» **Extracted records**
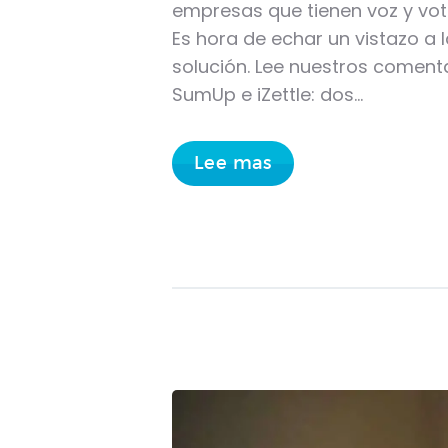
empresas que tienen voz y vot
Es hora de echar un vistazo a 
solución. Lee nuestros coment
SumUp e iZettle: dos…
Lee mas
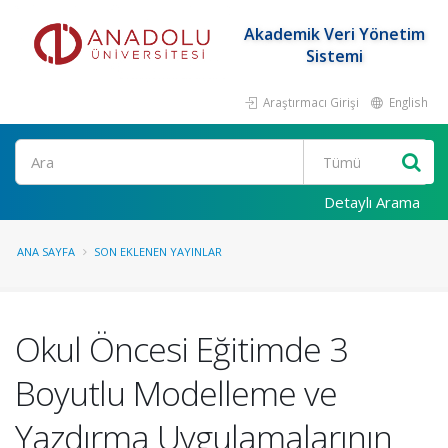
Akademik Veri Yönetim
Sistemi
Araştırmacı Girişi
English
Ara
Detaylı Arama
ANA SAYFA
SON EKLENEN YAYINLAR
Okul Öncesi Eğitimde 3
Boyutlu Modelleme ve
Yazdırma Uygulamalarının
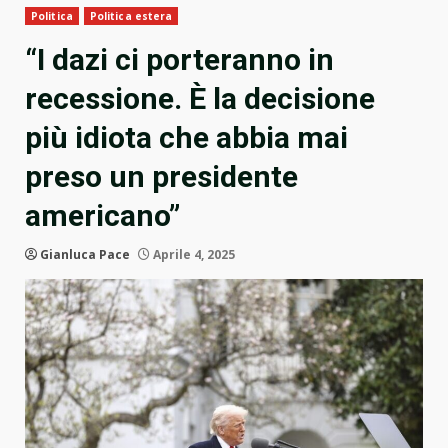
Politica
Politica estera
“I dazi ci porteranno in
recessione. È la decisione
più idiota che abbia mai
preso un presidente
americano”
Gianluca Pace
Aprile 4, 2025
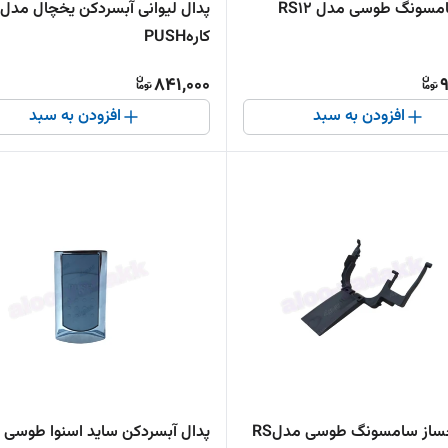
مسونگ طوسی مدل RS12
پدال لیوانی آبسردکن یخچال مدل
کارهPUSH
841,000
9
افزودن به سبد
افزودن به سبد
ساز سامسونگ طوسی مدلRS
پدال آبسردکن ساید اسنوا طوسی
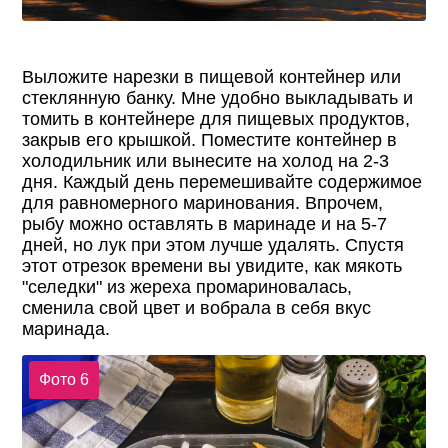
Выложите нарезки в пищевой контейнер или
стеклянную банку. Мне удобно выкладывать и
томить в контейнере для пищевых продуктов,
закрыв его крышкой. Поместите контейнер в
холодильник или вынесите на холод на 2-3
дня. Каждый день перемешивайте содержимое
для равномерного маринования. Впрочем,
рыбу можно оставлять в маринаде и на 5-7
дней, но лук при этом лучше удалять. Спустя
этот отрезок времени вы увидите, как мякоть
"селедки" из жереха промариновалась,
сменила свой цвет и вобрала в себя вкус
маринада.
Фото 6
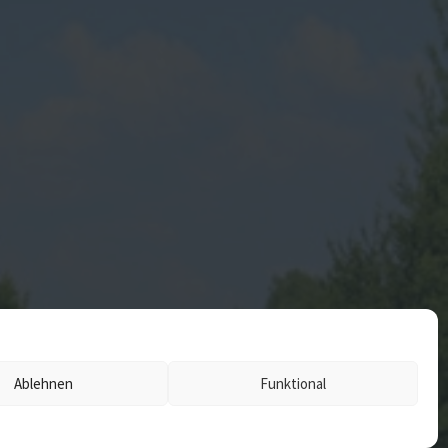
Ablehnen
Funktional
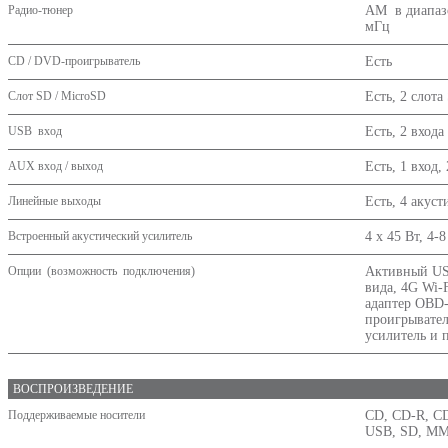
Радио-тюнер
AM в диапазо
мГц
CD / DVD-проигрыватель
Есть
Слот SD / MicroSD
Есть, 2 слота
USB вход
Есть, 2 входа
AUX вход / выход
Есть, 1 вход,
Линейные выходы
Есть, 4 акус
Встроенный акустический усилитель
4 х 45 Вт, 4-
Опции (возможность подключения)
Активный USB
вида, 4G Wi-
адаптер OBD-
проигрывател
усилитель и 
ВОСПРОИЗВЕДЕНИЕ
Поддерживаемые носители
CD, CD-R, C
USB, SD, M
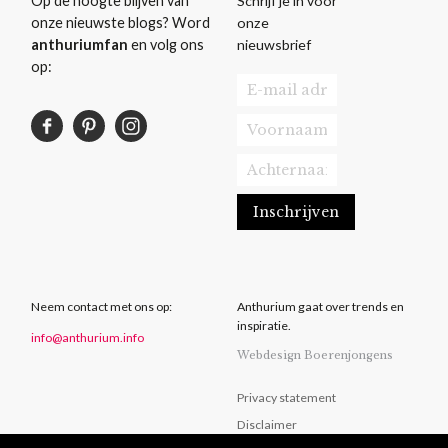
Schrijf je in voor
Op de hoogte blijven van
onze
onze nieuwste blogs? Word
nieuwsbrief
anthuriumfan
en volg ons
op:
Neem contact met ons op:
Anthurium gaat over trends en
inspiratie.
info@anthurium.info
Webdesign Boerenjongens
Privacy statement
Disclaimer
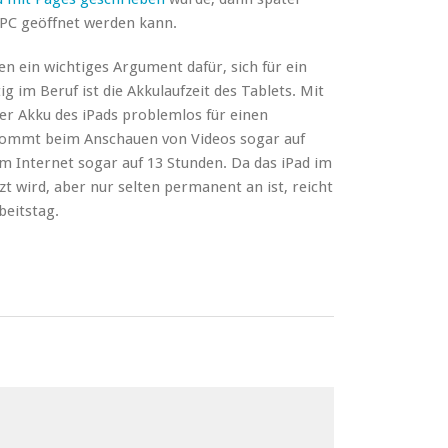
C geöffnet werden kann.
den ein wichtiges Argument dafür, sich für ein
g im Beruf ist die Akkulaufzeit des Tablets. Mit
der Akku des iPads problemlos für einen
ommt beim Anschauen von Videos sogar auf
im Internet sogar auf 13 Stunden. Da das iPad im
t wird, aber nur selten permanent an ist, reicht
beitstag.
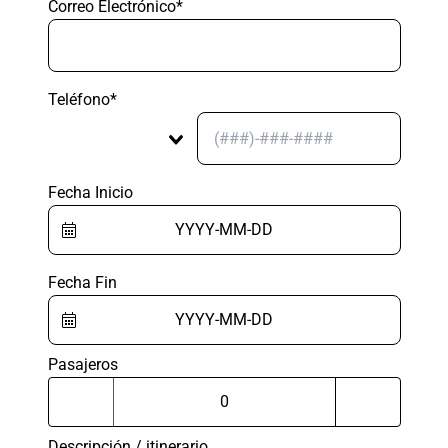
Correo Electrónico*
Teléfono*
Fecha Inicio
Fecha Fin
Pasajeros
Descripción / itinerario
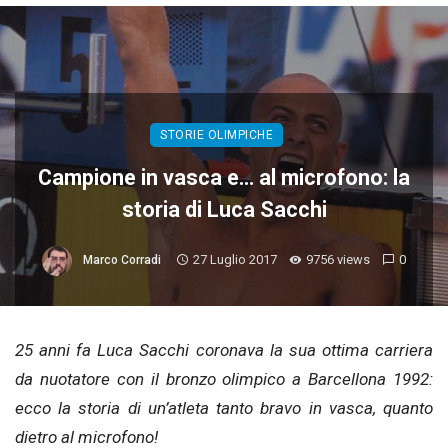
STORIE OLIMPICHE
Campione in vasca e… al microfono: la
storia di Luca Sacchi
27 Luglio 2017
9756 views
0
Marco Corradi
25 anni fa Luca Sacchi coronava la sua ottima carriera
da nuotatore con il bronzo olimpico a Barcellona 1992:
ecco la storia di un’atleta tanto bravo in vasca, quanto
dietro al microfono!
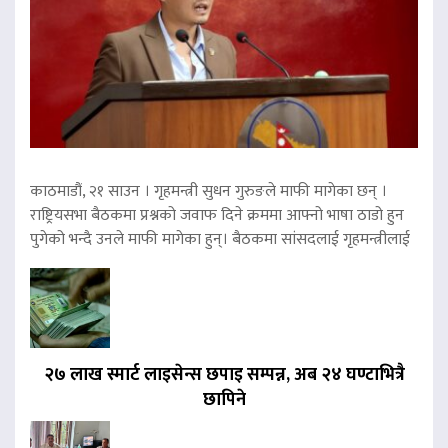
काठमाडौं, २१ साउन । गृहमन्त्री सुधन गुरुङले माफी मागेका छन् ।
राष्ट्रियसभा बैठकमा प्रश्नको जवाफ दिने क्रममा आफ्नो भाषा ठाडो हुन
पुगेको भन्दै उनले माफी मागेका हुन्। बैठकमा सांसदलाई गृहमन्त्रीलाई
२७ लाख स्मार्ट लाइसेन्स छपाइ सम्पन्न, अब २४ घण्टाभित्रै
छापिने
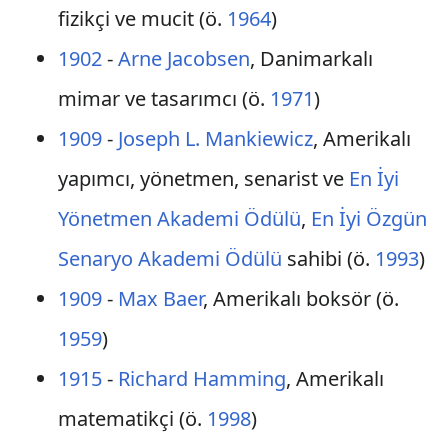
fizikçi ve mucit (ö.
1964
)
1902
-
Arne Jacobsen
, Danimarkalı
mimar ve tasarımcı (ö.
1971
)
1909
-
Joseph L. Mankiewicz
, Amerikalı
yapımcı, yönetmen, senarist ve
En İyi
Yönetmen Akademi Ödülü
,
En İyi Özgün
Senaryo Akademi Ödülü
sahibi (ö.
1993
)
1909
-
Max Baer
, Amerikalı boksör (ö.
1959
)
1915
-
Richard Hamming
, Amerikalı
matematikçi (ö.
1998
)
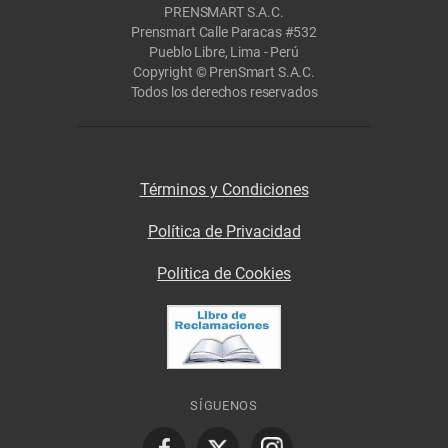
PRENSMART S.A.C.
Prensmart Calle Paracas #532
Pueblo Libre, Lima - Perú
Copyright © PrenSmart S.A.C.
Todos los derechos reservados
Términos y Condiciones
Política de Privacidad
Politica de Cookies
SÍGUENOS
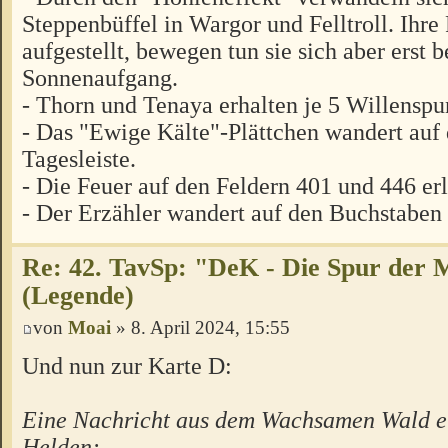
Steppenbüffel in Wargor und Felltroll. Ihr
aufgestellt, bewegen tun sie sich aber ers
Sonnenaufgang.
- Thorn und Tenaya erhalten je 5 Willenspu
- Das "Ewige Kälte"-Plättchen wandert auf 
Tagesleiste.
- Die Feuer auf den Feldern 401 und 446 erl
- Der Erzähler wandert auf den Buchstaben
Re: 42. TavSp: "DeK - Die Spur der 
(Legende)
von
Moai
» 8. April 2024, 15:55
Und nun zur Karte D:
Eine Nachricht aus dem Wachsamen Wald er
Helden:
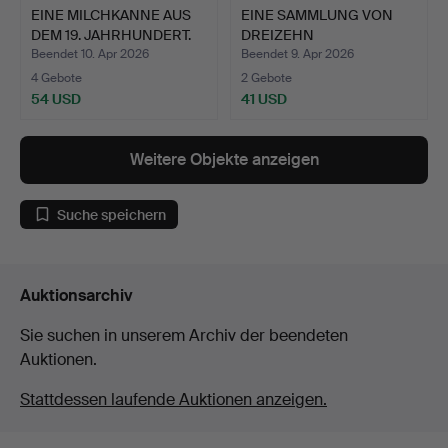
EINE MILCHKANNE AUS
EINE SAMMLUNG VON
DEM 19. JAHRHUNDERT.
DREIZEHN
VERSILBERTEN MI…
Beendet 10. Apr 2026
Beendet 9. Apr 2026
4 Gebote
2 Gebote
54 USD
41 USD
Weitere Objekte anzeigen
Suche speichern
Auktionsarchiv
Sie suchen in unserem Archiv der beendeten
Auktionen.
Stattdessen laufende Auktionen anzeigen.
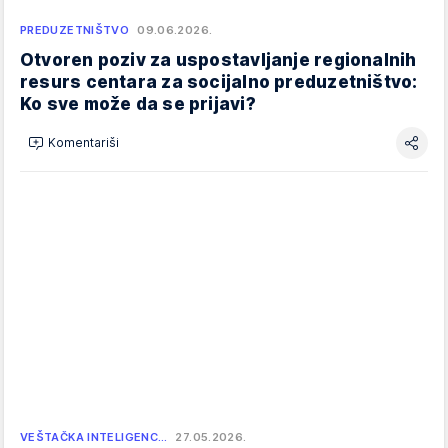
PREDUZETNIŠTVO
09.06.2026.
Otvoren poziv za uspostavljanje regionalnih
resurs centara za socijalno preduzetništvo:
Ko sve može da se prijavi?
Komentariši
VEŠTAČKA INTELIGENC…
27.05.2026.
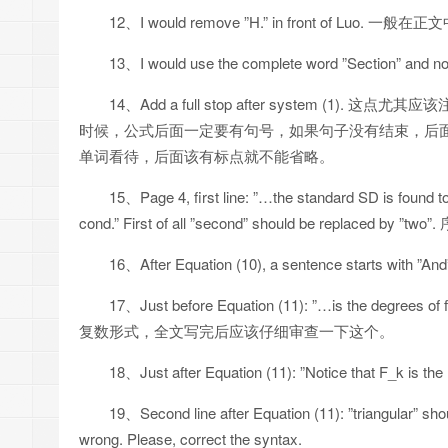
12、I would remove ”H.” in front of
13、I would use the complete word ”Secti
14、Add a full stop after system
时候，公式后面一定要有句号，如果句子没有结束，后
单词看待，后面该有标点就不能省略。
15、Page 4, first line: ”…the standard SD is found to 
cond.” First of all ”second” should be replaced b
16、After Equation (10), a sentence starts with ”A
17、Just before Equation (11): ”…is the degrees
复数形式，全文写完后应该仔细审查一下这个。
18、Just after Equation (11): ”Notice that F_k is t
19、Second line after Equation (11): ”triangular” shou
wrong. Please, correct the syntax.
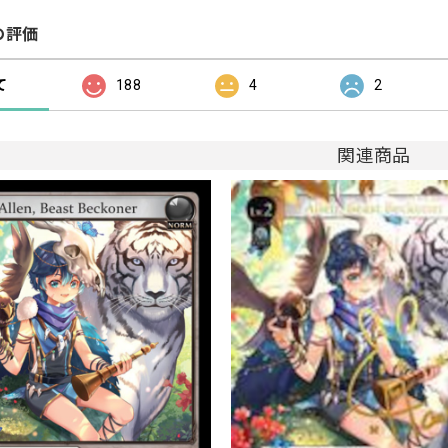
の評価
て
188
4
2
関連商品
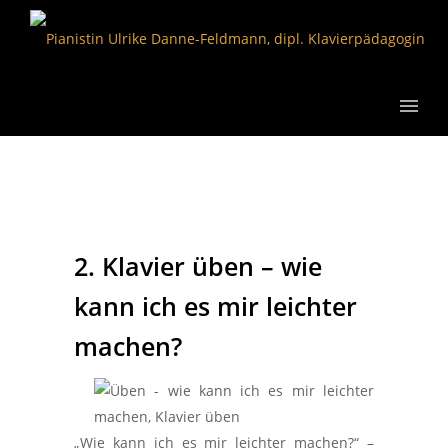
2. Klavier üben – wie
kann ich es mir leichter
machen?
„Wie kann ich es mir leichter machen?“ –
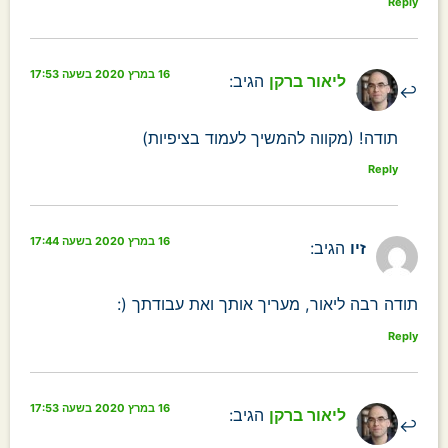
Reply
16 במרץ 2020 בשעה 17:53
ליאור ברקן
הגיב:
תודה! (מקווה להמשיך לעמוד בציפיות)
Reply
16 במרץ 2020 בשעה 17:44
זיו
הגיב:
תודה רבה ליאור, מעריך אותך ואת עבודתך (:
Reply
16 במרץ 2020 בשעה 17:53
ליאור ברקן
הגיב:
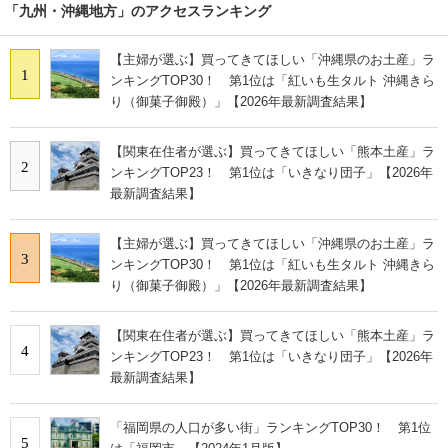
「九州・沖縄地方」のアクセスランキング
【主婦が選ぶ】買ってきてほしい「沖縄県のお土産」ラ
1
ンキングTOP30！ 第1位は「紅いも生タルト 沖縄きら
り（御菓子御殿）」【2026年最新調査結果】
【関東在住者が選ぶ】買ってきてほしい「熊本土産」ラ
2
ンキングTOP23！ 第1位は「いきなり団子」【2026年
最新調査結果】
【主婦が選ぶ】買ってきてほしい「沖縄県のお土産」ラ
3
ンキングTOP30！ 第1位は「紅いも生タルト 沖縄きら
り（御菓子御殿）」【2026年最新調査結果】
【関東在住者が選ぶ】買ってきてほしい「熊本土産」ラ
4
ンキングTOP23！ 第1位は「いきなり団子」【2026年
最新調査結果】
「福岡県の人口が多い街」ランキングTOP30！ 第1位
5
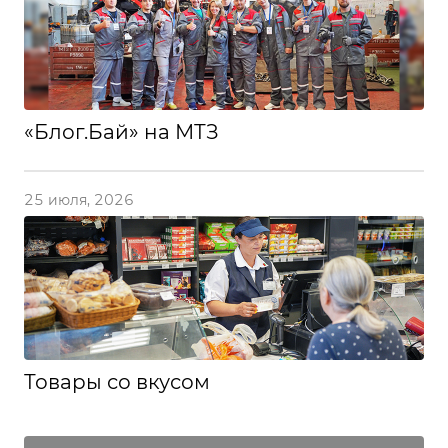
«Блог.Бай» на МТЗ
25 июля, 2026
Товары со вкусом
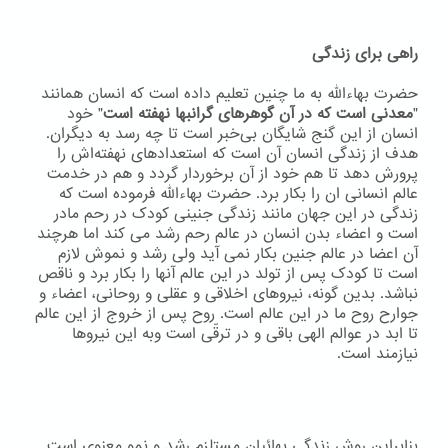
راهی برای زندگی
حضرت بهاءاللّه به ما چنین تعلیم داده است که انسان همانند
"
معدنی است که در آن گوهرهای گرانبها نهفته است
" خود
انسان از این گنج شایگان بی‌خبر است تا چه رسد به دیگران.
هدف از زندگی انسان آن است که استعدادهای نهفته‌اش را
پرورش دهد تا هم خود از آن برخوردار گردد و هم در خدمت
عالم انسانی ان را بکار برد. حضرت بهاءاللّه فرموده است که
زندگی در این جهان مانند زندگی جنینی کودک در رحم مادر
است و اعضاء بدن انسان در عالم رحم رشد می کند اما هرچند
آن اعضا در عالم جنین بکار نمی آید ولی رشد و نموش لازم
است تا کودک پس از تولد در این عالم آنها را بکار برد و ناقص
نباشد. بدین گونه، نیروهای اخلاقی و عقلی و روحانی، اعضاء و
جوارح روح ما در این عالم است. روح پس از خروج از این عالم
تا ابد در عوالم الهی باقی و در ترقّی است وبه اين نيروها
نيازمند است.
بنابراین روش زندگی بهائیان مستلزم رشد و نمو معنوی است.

» **Your goal**
Search the data above for the string "Just" and report each line that holds it.

» **Answer box**
17、Just before Equation (11): ”…is the degrees
18、Just after Equation (11): ”Notice that F_k is t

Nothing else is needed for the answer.